Artigo publicado no “Expresso Online”, a 5 de março de 2021. Pode ser consultado aqui

Marrocos normaliza relação com Israel e recebe presente de Donald Trump

Ao mesmo tempo que saudava a oficialização da relação diplomática entre marroquinos e israelitas, o Presidente dos Estados Unidos anunciou que vai reconhecer a soberania de Marrocos sobre o território do Sara Ocidental

E vão quatro. Depois de Emirados Árabes Unidos, Bahrain e Sudão, o reino de Marrocos tornou-se, esta quinta-feira, o quarto país árabe a aceitar a normalização da sua relação diplomática com Israel. Tudo isto em apenas quatro meses.
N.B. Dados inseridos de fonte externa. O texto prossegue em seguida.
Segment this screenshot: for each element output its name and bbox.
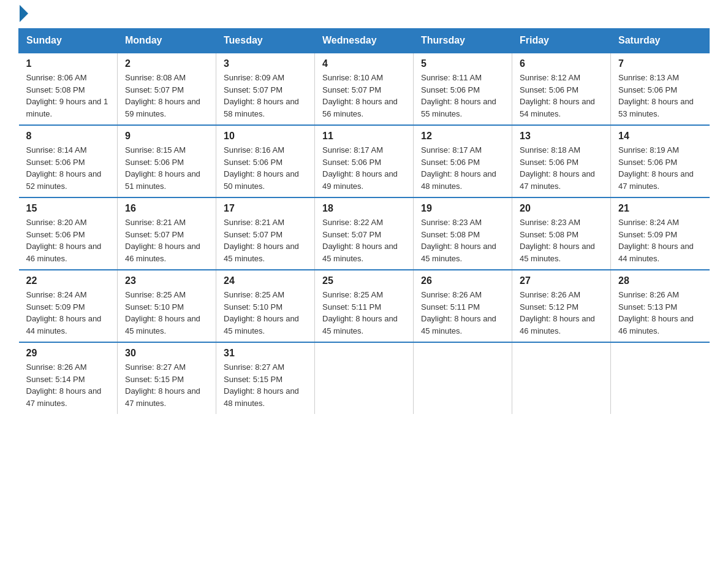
day-info: Sunrise: 8:10 AMSunset: 5:07 PMDaylight:… <box>322 72 406 120</box>
day-info: Sunrise: 8:27 AMSunset: 5:15 PMDaylight:… <box>125 361 208 409</box>
day-number: 10 <box>224 131 307 142</box>
weekday-header-row: SundayMondayTuesdayWednesdayThursdayFrid… <box>19 29 710 53</box>
calendar-cell <box>512 342 611 414</box>
calendar-cell: 8Sunrise: 8:14 AMSunset: 5:06 PMDaylight… <box>19 125 118 197</box>
day-number: 13 <box>520 131 603 142</box>
calendar-cell: 15Sunrise: 8:20 AMSunset: 5:06 PMDayligh… <box>19 197 118 270</box>
day-info: Sunrise: 8:27 AMSunset: 5:15 PMDaylight:… <box>224 361 307 409</box>
day-number: 1 <box>26 58 110 69</box>
calendar-cell: 22Sunrise: 8:24 AMSunset: 5:09 PMDayligh… <box>19 270 118 342</box>
calendar-table: SundayMondayTuesdayWednesdayThursdayFrid… <box>18 28 710 414</box>
day-number: 15 <box>26 203 110 214</box>
day-number: 24 <box>224 275 307 286</box>
week-row-4: 22Sunrise: 8:24 AMSunset: 5:09 PMDayligh… <box>19 270 710 342</box>
weekday-header-monday: Monday <box>118 29 216 53</box>
calendar-cell: 3Sunrise: 8:09 AMSunset: 5:07 PMDaylight… <box>216 53 315 125</box>
day-info: Sunrise: 8:09 AMSunset: 5:07 PMDaylight:… <box>224 72 307 120</box>
calendar-cell: 21Sunrise: 8:24 AMSunset: 5:09 PMDayligh… <box>611 197 710 270</box>
calendar-cell: 24Sunrise: 8:25 AMSunset: 5:10 PMDayligh… <box>216 270 315 342</box>
day-number: 27 <box>520 275 603 286</box>
calendar-cell <box>611 342 710 414</box>
calendar-cell: 9Sunrise: 8:15 AMSunset: 5:06 PMDaylight… <box>118 125 216 197</box>
day-info: Sunrise: 8:25 AMSunset: 5:11 PMDaylight:… <box>322 289 406 337</box>
weekday-header-wednesday: Wednesday <box>315 29 414 53</box>
day-number: 8 <box>26 131 110 142</box>
day-info: Sunrise: 8:24 AMSunset: 5:09 PMDaylight:… <box>26 289 110 337</box>
day-info: Sunrise: 8:21 AMSunset: 5:07 PMDaylight:… <box>224 216 307 264</box>
day-number: 26 <box>421 275 504 286</box>
calendar-cell: 12Sunrise: 8:17 AMSunset: 5:06 PMDayligh… <box>414 125 512 197</box>
day-number: 28 <box>618 275 702 286</box>
day-number: 6 <box>520 58 603 69</box>
week-row-3: 15Sunrise: 8:20 AMSunset: 5:06 PMDayligh… <box>19 197 710 270</box>
day-info: Sunrise: 8:13 AMSunset: 5:06 PMDaylight:… <box>618 72 702 120</box>
calendar-cell: 6Sunrise: 8:12 AMSunset: 5:06 PMDaylight… <box>512 53 611 125</box>
calendar-cell: 1Sunrise: 8:06 AMSunset: 5:08 PMDaylight… <box>19 53 118 125</box>
day-info: Sunrise: 8:12 AMSunset: 5:06 PMDaylight:… <box>520 72 603 120</box>
day-info: Sunrise: 8:26 AMSunset: 5:11 PMDaylight:… <box>421 289 504 337</box>
calendar-cell: 14Sunrise: 8:19 AMSunset: 5:06 PMDayligh… <box>611 125 710 197</box>
day-info: Sunrise: 8:22 AMSunset: 5:07 PMDaylight:… <box>322 216 406 264</box>
logo <box>18 12 28 22</box>
calendar-cell: 23Sunrise: 8:25 AMSunset: 5:10 PMDayligh… <box>118 270 216 342</box>
calendar-cell: 29Sunrise: 8:26 AMSunset: 5:14 PMDayligh… <box>19 342 118 414</box>
day-info: Sunrise: 8:20 AMSunset: 5:06 PMDaylight:… <box>26 216 110 264</box>
day-number: 9 <box>125 131 208 142</box>
weekday-header-saturday: Saturday <box>611 29 710 53</box>
day-number: 18 <box>322 203 406 214</box>
weekday-header-tuesday: Tuesday <box>216 29 315 53</box>
day-info: Sunrise: 8:11 AMSunset: 5:06 PMDaylight:… <box>421 72 504 120</box>
day-number: 25 <box>322 275 406 286</box>
day-number: 17 <box>224 203 307 214</box>
calendar-cell: 16Sunrise: 8:21 AMSunset: 5:07 PMDayligh… <box>118 197 216 270</box>
day-info: Sunrise: 8:23 AMSunset: 5:08 PMDaylight:… <box>421 216 504 264</box>
calendar-cell <box>315 342 414 414</box>
calendar-cell: 26Sunrise: 8:26 AMSunset: 5:11 PMDayligh… <box>414 270 512 342</box>
day-info: Sunrise: 8:08 AMSunset: 5:07 PMDaylight:… <box>125 72 208 120</box>
day-info: Sunrise: 8:16 AMSunset: 5:06 PMDaylight:… <box>224 144 307 192</box>
calendar-cell: 20Sunrise: 8:23 AMSunset: 5:08 PMDayligh… <box>512 197 611 270</box>
week-row-1: 1Sunrise: 8:06 AMSunset: 5:08 PMDaylight… <box>19 53 710 125</box>
day-info: Sunrise: 8:18 AMSunset: 5:06 PMDaylight:… <box>520 144 603 192</box>
day-info: Sunrise: 8:26 AMSunset: 5:12 PMDaylight:… <box>520 289 603 337</box>
day-info: Sunrise: 8:26 AMSunset: 5:14 PMDaylight:… <box>26 361 110 409</box>
weekday-header-friday: Friday <box>512 29 611 53</box>
calendar-cell: 13Sunrise: 8:18 AMSunset: 5:06 PMDayligh… <box>512 125 611 197</box>
calendar-cell: 10Sunrise: 8:16 AMSunset: 5:06 PMDayligh… <box>216 125 315 197</box>
calendar-cell <box>414 342 512 414</box>
week-row-2: 8Sunrise: 8:14 AMSunset: 5:06 PMDaylight… <box>19 125 710 197</box>
day-number: 19 <box>421 203 504 214</box>
day-info: Sunrise: 8:24 AMSunset: 5:09 PMDaylight:… <box>618 216 702 264</box>
day-number: 23 <box>125 275 208 286</box>
calendar-cell: 19Sunrise: 8:23 AMSunset: 5:08 PMDayligh… <box>414 197 512 270</box>
day-info: Sunrise: 8:19 AMSunset: 5:06 PMDaylight:… <box>618 144 702 192</box>
day-number: 4 <box>322 58 406 69</box>
day-number: 16 <box>125 203 208 214</box>
calendar-cell: 7Sunrise: 8:13 AMSunset: 5:06 PMDaylight… <box>611 53 710 125</box>
day-info: Sunrise: 8:17 AMSunset: 5:06 PMDaylight:… <box>322 144 406 192</box>
day-info: Sunrise: 8:26 AMSunset: 5:13 PMDaylight:… <box>618 289 702 337</box>
day-info: Sunrise: 8:14 AMSunset: 5:06 PMDaylight:… <box>26 144 110 192</box>
day-number: 3 <box>224 58 307 69</box>
calendar-cell: 30Sunrise: 8:27 AMSunset: 5:15 PMDayligh… <box>118 342 216 414</box>
calendar-cell: 4Sunrise: 8:10 AMSunset: 5:07 PMDaylight… <box>315 53 414 125</box>
day-number: 12 <box>421 131 504 142</box>
calendar-cell: 5Sunrise: 8:11 AMSunset: 5:06 PMDaylight… <box>414 53 512 125</box>
day-number: 21 <box>618 203 702 214</box>
day-number: 11 <box>322 131 406 142</box>
calendar-cell: 31Sunrise: 8:27 AMSunset: 5:15 PMDayligh… <box>216 342 315 414</box>
day-info: Sunrise: 8:06 AMSunset: 5:08 PMDaylight:… <box>26 72 110 120</box>
day-number: 30 <box>125 348 208 359</box>
day-number: 7 <box>618 58 702 69</box>
day-number: 14 <box>618 131 702 142</box>
day-number: 20 <box>520 203 603 214</box>
day-number: 2 <box>125 58 208 69</box>
logo-arrow-icon <box>20 5 28 22</box>
day-info: Sunrise: 8:25 AMSunset: 5:10 PMDaylight:… <box>224 289 307 337</box>
week-row-5: 29Sunrise: 8:26 AMSunset: 5:14 PMDayligh… <box>19 342 710 414</box>
page-header <box>18 12 710 22</box>
calendar-cell: 18Sunrise: 8:22 AMSunset: 5:07 PMDayligh… <box>315 197 414 270</box>
day-info: Sunrise: 8:23 AMSunset: 5:08 PMDaylight:… <box>520 216 603 264</box>
day-number: 22 <box>26 275 110 286</box>
calendar-cell: 17Sunrise: 8:21 AMSunset: 5:07 PMDayligh… <box>216 197 315 270</box>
O anúncio foi feito na rede social Twitter pelo Presidente dos Estados Unidos, que mediou o processo. Na sua reta final em funções, a Administração Trump tem investido na aproximação entre Israel e o mundo árabe sunita, num quadro designado por Acordos de Abraão.

Donald Trump saudou “outro avanço histórico”. “Os nossos dois GRANDES amigos, Israel e o reino de Marrocos, concordaram em estabelecer relações diplomáticas plenas — um imenso avanço pela paz no Médio Oriente!”

https://twitter.com/realDonaldTrump/status/1337067073051238400

Este passo entre Rabat e Telavive é a consagração oficial de uma relação que já existia clandestinamente e que agora vai desenvolver-se sem constrangimentos. Segundo a imprensa israelita, a companhia aérea El Al está a equacionar pelo menos um voo diário entre os dois países e operadores turísticos estimam que 150 mil israelitas possam, em 2021, escolher Marrocos como destino de férias.

Para Israel, trata-se da confirmação de que é um país cada vez menos só entre os vizinhos árabes. Em comunicado, o primeiro-ministro israelita, Benjamin Netanyahu, agradeceu ao rei de Marrocos a sua “decisão histórica” e prometeu uma “paz muito calorosa” entre os dois países.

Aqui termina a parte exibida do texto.